PROBLEM REQUIREMENTS: The lines below that include the word "draw" are to be reported.
[Opening AVAILABLE DATA section]
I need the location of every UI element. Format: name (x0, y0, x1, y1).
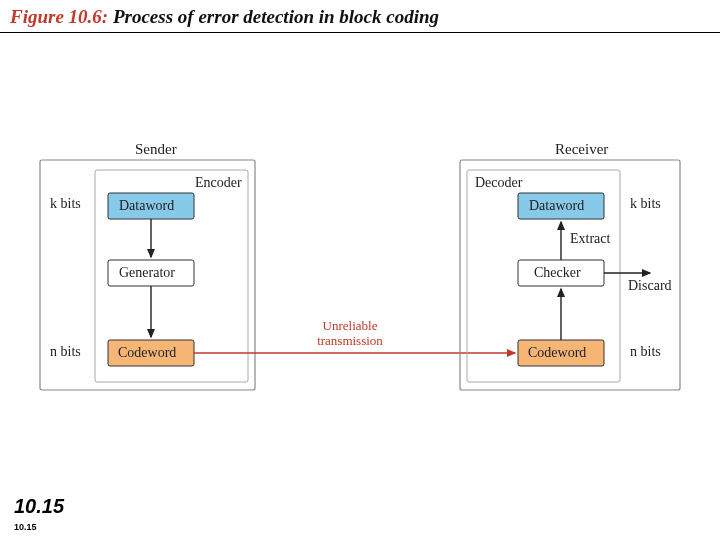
block-coding-diagram: Sender Encoder k bits Dataword Generator… (40, 140, 680, 410)
page-number: 10.15 10.15 (14, 495, 64, 518)
figure-caption: Figure 10.6: Process of error detection … (0, 0, 720, 33)
discard-label: Discard (628, 278, 672, 293)
sender-title: Sender (135, 141, 177, 157)
figure-title: Process of error detection in block codi… (113, 6, 439, 27)
receiver-title: Receiver (555, 141, 608, 157)
extract-label: Extract (570, 231, 611, 246)
encoder-label: Encoder (195, 175, 242, 190)
receiver-dataword: Dataword (529, 198, 584, 213)
checker-label: Checker (534, 265, 581, 280)
receiver-nbits: n bits (630, 344, 661, 359)
transmission-label-1: Unreliable (323, 318, 378, 333)
transmission-label-2: transmission (317, 333, 383, 348)
sender-dataword: Dataword (119, 198, 174, 213)
receiver-codeword: Codeword (528, 345, 586, 360)
decoder-label: Decoder (475, 175, 523, 190)
page-number-small: 10.15 (14, 522, 37, 532)
sender-nbits: n bits (50, 344, 81, 359)
sender-codeword: Codeword (118, 345, 176, 360)
page-number-big: 10.15 (14, 495, 64, 517)
figure-number: Figure 10.6: (10, 6, 108, 27)
receiver-kbits: k bits (630, 196, 661, 211)
sender-kbits: k bits (50, 196, 81, 211)
generator-label: Generator (119, 265, 175, 280)
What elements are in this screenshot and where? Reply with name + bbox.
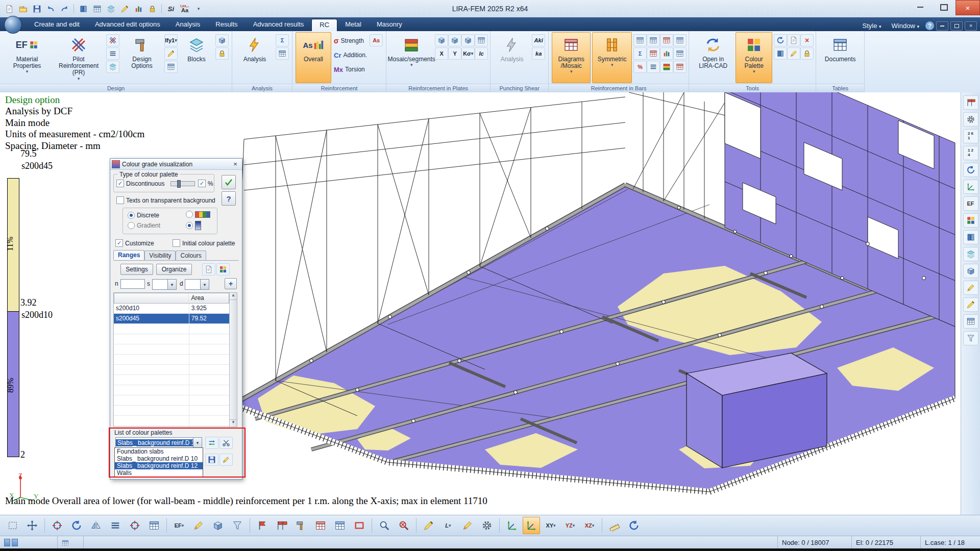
copy-palette-icon[interactable] <box>202 263 215 276</box>
plane-yz-icon[interactable]: YZ▾ <box>561 517 579 534</box>
wizard-brush-icon[interactable] <box>118 3 131 15</box>
draw-pencil-icon[interactable] <box>190 517 207 534</box>
table-row[interactable] <box>114 334 229 344</box>
tab-masonry[interactable]: Masonry <box>369 19 410 31</box>
tab-rc[interactable]: RC <box>311 19 337 31</box>
lock-tools-icon[interactable] <box>800 47 814 60</box>
pilot-reinforcement-button[interactable]: Pilot Reinforcement (PR)▾ <box>53 32 105 83</box>
rc-analysis-button[interactable]: Analysis <box>235 32 274 83</box>
design-options-button[interactable]: Design Options <box>121 32 163 83</box>
ka-icon[interactable]: ka <box>532 47 545 60</box>
highlighter-icon[interactable] <box>420 517 437 534</box>
axis-x-button[interactable]: X <box>435 47 448 60</box>
k-sigma-button[interactable]: Kσ▾ <box>461 47 475 60</box>
draw-annotation-icon[interactable] <box>963 281 978 295</box>
bars-stack-icon[interactable] <box>660 61 673 73</box>
punching-analysis-button[interactable]: Analysis <box>494 32 530 83</box>
doc-minimize-button[interactable] <box>936 21 948 31</box>
display-flags-icon[interactable] <box>963 95 978 110</box>
reinforcement-scheme-icon[interactable] <box>106 34 119 46</box>
tab-advanced-edit-options[interactable]: Advanced edit options <box>87 19 168 31</box>
save-icon[interactable] <box>31 3 43 15</box>
new-document-icon[interactable] <box>3 3 15 15</box>
element-numbers-icon[interactable]: 1 2 4 <box>963 146 978 160</box>
dialog-title-bar[interactable]: Colour grade visualization × <box>110 159 242 170</box>
table-row[interactable] <box>114 416 229 426</box>
loadcase-counter[interactable]: L.case: 1 / 18 <box>921 536 980 549</box>
table-row[interactable] <box>114 395 229 406</box>
diagrams-mosaic-button[interactable]: Diagrams /Mosaic▾ <box>552 32 591 83</box>
layers-display-icon[interactable] <box>963 247 978 261</box>
grid-display-icon[interactable] <box>963 314 978 329</box>
brush-settings-icon[interactable] <box>164 47 178 60</box>
colour-grade-dialog[interactable]: Colour grade visualization × Type of col… <box>110 158 242 480</box>
result-table-icon[interactable] <box>276 47 289 60</box>
tab-results[interactable]: Results <box>208 19 245 31</box>
tab-ranges[interactable]: Ranges <box>113 250 144 260</box>
palette-combo-arrow[interactable]: ▾ <box>193 438 202 447</box>
measure-ruler-icon[interactable] <box>606 517 623 534</box>
palette-option[interactable]: Slabs_ background reinf.D 10 <box>115 455 203 462</box>
close-button[interactable]: × <box>955 0 980 15</box>
volume-cube-icon[interactable] <box>209 517 227 534</box>
check-table-icon[interactable] <box>331 517 349 534</box>
rotate-view-icon[interactable] <box>68 517 85 534</box>
ef-fragmentation-icon[interactable]: EF▾ <box>170 517 188 534</box>
red-box-icon[interactable] <box>351 517 368 534</box>
dialog-help-button[interactable]: ? <box>222 191 236 206</box>
marquee-select-icon[interactable] <box>4 517 21 534</box>
settings-gear-icon[interactable] <box>478 517 496 534</box>
addition-button[interactable]: Cr Addition. <box>333 48 368 62</box>
table-row[interactable] <box>114 365 229 375</box>
palette-option[interactable]: Walls <box>115 469 203 477</box>
style-menu[interactable]: Style ▾ <box>859 20 886 31</box>
bars-table-7-icon[interactable] <box>673 61 687 73</box>
flags-pair-icon[interactable] <box>273 517 290 534</box>
application-menu-button[interactable] <box>4 16 22 34</box>
si-units-icon[interactable]: Si <box>165 3 177 15</box>
organize-button[interactable]: Organize <box>156 264 192 275</box>
axis-y-button[interactable]: Y <box>448 47 461 60</box>
plate-table-icon[interactable] <box>475 34 488 46</box>
gradient-radio[interactable]: Gradient <box>128 222 160 229</box>
tab-create-and-edit[interactable]: Create and edit <box>27 19 87 31</box>
add-block-icon[interactable] <box>215 34 229 46</box>
initial-palette-checkbox[interactable]: Initial colour palette <box>173 239 235 247</box>
plane-xz-icon[interactable]: XZ▾ <box>581 517 598 534</box>
flag-mark-icon[interactable] <box>254 517 271 534</box>
node-select-icon[interactable] <box>48 517 66 534</box>
handbook-icon[interactable] <box>963 230 978 244</box>
ef-fragment-icon[interactable]: EF <box>963 196 978 211</box>
table-row[interactable] <box>114 385 229 395</box>
plate-scheme-icon[interactable] <box>106 61 119 73</box>
rotate-ring-icon[interactable] <box>625 517 643 534</box>
bars-chart-icon[interactable] <box>660 47 673 60</box>
strength-button[interactable]: σ Strength <box>333 34 368 47</box>
swap-palette-icon[interactable] <box>205 437 218 449</box>
apply-button[interactable] <box>222 175 236 189</box>
red-table-icon[interactable] <box>312 517 329 534</box>
doc-restore-button[interactable] <box>950 21 963 31</box>
plate-cube-icon[interactable] <box>461 34 475 46</box>
transparent-background-checkbox[interactable]: Texts on transparent background <box>116 196 215 204</box>
open-in-liracad-button[interactable]: Open in LIRA-CAD <box>692 32 734 83</box>
copy-page-icon[interactable] <box>787 34 800 46</box>
bars-table-4-icon[interactable] <box>673 34 687 46</box>
table-row-selected[interactable]: s200d45 79.52 <box>114 314 229 324</box>
bars-table-6-icon[interactable] <box>673 47 687 60</box>
plate-x-cube-icon[interactable] <box>435 34 448 46</box>
table-row[interactable] <box>114 324 229 334</box>
minimize-button[interactable] <box>909 0 932 14</box>
colour-palette-button[interactable]: Colour Palette▾ <box>736 32 772 83</box>
lock-icon[interactable] <box>146 3 158 15</box>
tab-visibility[interactable]: Visibility <box>144 251 176 260</box>
filter-funnel-icon[interactable] <box>229 517 246 534</box>
redo-icon[interactable] <box>58 3 70 15</box>
palette-slider[interactable] <box>170 181 195 186</box>
pan-icon[interactable] <box>23 517 41 534</box>
mosaic-segments-button[interactable]: Mosaic/segments▾ <box>389 32 433 83</box>
wireframe-cube-icon[interactable] <box>963 264 978 278</box>
isometric-view-icon[interactable] <box>523 517 540 534</box>
material-properties-button[interactable]: EF Material Properties▾ <box>3 32 51 83</box>
handbook-icon[interactable] <box>774 47 787 60</box>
[Closing AVAILABLE DATA section]
REPLY:
draw-pencil-icon[interactable] <box>190 517 207 534</box>
draw-annotation-icon[interactable] <box>963 281 978 295</box>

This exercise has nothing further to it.